Берет Майя Род один риксдалер в день и, когда ей изрядно помогают с юбками и рукавами, вот как у нас, успевает что ни день шить новое платье. Таким манером наши наряды обходятся каждый в один риксдалер, что, как мы полагаем, весьма недорого.

Лифы платьев Майя Род всегда шьет сама, ведь это самое важное. Для этого требуется одна спинка, две косые бейки, две боковинки и два передка, причем на каждом передке по вытачке, что доставляет массу хлопот.

Любой лиф непременно должен сидеть по фигуре, без единой морщинки. Тут-то и заключается сложность, однако не для Майи Род. И, по ее мнению, как раз такие сложности со временем вполне сможет одолеть Герда, а вот мне и Эмме Лаурелль Майя Род откровенно говорит, что мы, думается, никогда не сумеем сшить лиф должным образом.

Каждый день Майя Род встает в шесть утра и, как только оденется, садится за шитье. И шьет целый день, до самого ужина. На прогулки никогда не ходит. Мы уговариваем ее погулять с нами, но она сразу поворачивает обратно. Дескать, платят ей за работу, а не за гулянье по дорогам. Однако ж мы считаем, говорит она так потому, что не хочет заниматься ничем, кроме шитья.

Майя Род шьет и в Гордшё, и у Нуренов, и у Нильссонов в Вистеберге, и у пастора Линдегрена. Тамошним детям тоже полагаются весной хлопчатобумажные обновки, а осенью – шерстяные, так что работы у Майи Род впрямь хватает.

Чем Майя Род особенно хороша – она никогда не сплетничает. О других господах здешнего прихода при ней можно говорить что угодно. Майя Род никому не разболтает. У нее один резон: ежели она начнет пересказывать, что в одной усадьбе говорят про обитателей другой, то всей дружбе мигом придет конец. Словом, в самом деле очень хорошо, что Майя Род умеет молчать.

Когда Майя Род здесь, экономка изо дня в день в одиннадцать подает большим кофе. Мы, дети, кофе не пьем, но получаем каждый по бутерброду.

А за кофе Майя Род обычно сообщает новости.
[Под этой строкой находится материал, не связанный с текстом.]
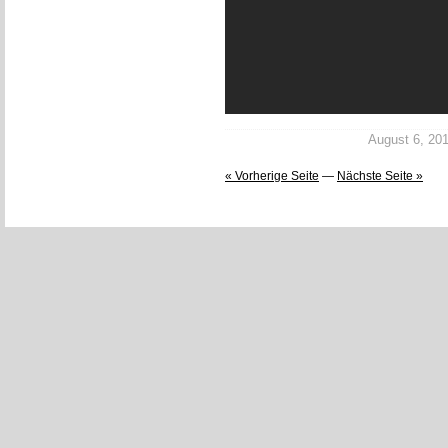
August 6, 2013
« Vorherige Seite
—
Nächste Seite »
Ведь ей все известно, и о том, в чем не видит ничего дурного, она рассказывает с удовольствием: кто думает пожениться, кто устраивает праздник, кто умер, кто собирается в Америку.

Когда Майя Род находится у нас уже долгое время и все новости исчерпаны, Герда достает книжку с сотней загадок, подаренную ей на Рождество, и мы все вместе с Майей Род отгадываем загадки.
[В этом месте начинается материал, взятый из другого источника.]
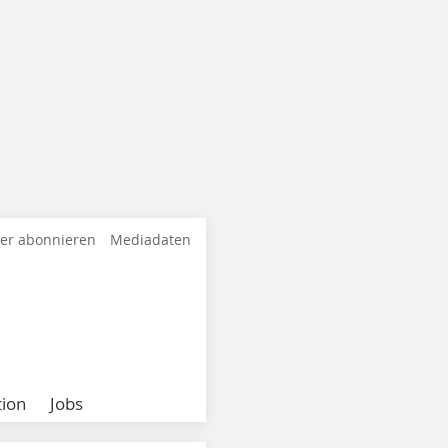
ter abonnieren
Mediadaten
ion
Jobs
– Вы знаете, Майя Род, кто это: идет-идет, а до двери не дойдет? – спрашивает Герда.

Майе Род отгадка известна не хуже, чем всем нам, но, чтобы порадовать Герду, она всегда говорит, что не знает ответа. Никогда ей не удается отгадать ни одной Гердиной загадки, хоть она и слышит их дважды в год, и все в комнате при кухне громко хохочут, оттого что Майя Род этакая простушка.
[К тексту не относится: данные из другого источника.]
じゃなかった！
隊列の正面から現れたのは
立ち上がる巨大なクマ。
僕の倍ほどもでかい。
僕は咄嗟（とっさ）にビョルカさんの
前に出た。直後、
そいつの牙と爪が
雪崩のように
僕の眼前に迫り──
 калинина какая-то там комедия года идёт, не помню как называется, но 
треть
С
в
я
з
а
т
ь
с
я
Майя Род рассказывала, что, когда была маленькая, все думала, как бы ей выучиться шить платья. Ничего другого она для себя не желала. Не хотела пасти скотину, как другие братья-сестры, не хотела ни стряпать, ни мыть полы, ни сбивать масло, ни печь хлеб. Хотела только шить, и всё.

Позднее, когда она повзрослела, ее не интересовали ни танцы, ни замужество, ни дети. У нее было одно-единственное желание – выучиться шить платья, стать портнихой.

Она испросила у матери позволения пойти к мамзелям Мюрин, большим мастерицам по части всевозможного рукоделия, которые жили подле церкви. Однако когда она пришла, они сказали, что бедной арендаторской дочке нипочем не выучиться столь сложному да тонкому делу, как шитье платьев.

Вот и пришлось Майе Род делать ту же работу, что и остальным. Она пасла скотину, стояла в сточной канаве и грузила навоз в тачку, стряпала, гоняла коров и овец на дальние пастбища.

Но как раз когда Майя Род потеряла всякую надежду стать портнихой, случилось удивительное: сестра ее вышла за капрала, по профессии портного. И когда зять доведался, что больше всего на свете Майя Род желала шить одежду, он предложил взять ее к себе ученицей. Показал ей, как снимать мерку, как делать выкройки, как кроить, как примерять, как метать петли и все прочее, что надобно знать.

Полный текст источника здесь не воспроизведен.